PROBLEM REQUIREMENTS:
Make a verbatim copy of the records; pictures stay out.

RECORDED DATA:
= = = = =

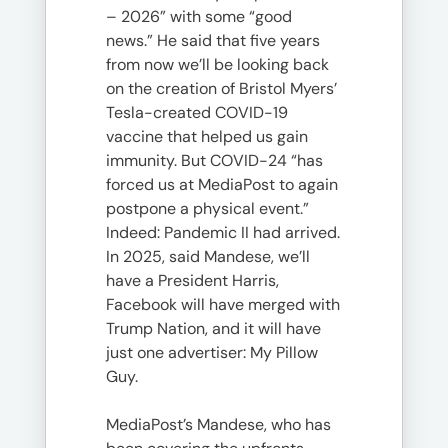
– 2026” with some “good
news.” He said that five years
from now we’ll be looking back
on the creation of Bristol Myers’
Tesla-created COVID-19
vaccine that helped us gain
immunity. But COVID-24 “has
forced us at MediaPost to again
postpone a physical event.”
Indeed: Pandemic II had arrived.
In 2025, said Mandese, we’ll
have a President Harris,
Facebook will have merged with
Trump Nation, and it will have
just one advertiser: My Pillow
Guy.
MediaPost’s Mandese, who has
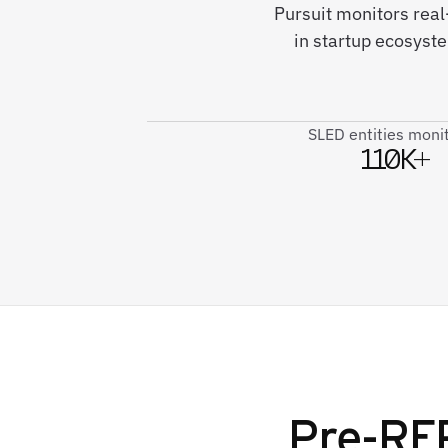
Pursuit monitors real
in startup ecosyst
SLED entities moni
110K+
Pre-RFP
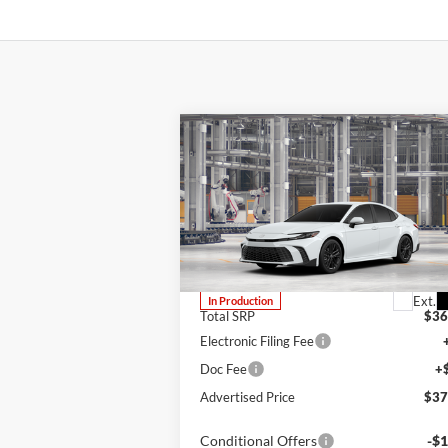
Compare Vehicle
BUY
FINANCE
LEAS
2026
Toyota Camry
SE
Lum's Toyota
VIN:
4T1DBADK1TU33C586
Stock:
4T1DBADK1TU33C586
Model:
2553
Ext.
In Production
Total SRP
$36
Electronic Filing Fee
Doc Fee
+
Advertised Price
$37
Conditional Offers
-$1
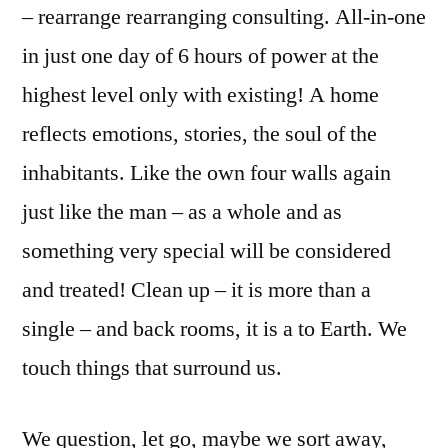
– rearrange rearranging consulting. All-in-one
in just one day of 6 hours of power at the
highest level only with existing! A home
reflects emotions, stories, the soul of the
inhabitants. Like the own four walls again
just like the man – as a whole and as
something very special will be considered
and treated! Clean up – it is more than a
single – and back rooms, it is a to Earth. We
touch things that surround us.
We question, let go, maybe we sort away,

= = = = =

ANSWER BOX:
– 2026” with some “good
news.” He said that five years
from now we’ll be looking back
on the creation of Bristol Myers’
Tesla-created COVID-19
vaccine that helped us gain
immunity. But COVID-24 “has
forced us at MediaPost to again
postpone a physical event.”
Indeed: Pandemic II had arrived.
In 2025, said Mandese, we’ll
have a President Harris,
Facebook will have merged with
Trump Nation, and it will have
just one advertiser: My Pillow
Guy.
MediaPost’s Mandese, who has
Pursuit monitors real
in startup ecosyst
SLED entities moni
110K+
Pre-RFP
Compare Vehicle
BUY
FINANCE
LEAS
2026
Toyota Camry
SE
Lum's Toyota
VIN:
4T1DBADK1TU33C586
Stock:
4T1DBADK1TU33C586
Model:
2553
Ext.
In Production
Total SRP
$36
Electronic Filing Fee
Doc Fee
+
Advertised Price
$37
Conditional Offers
-$1
– rearrange rearranging consulting. All-in-one
in just one day of 6 hours of power at the
highest level only with existing! A home
reflects emotions, stories, the soul of the
inhabitants. Like the own four walls again
just like the man – as a whole and as
something very special will be considered
and treated! Clean up – it is more than a
single – and back rooms, it is a to Earth. We
touch things that surround us.
We question, let go, maybe we sort away,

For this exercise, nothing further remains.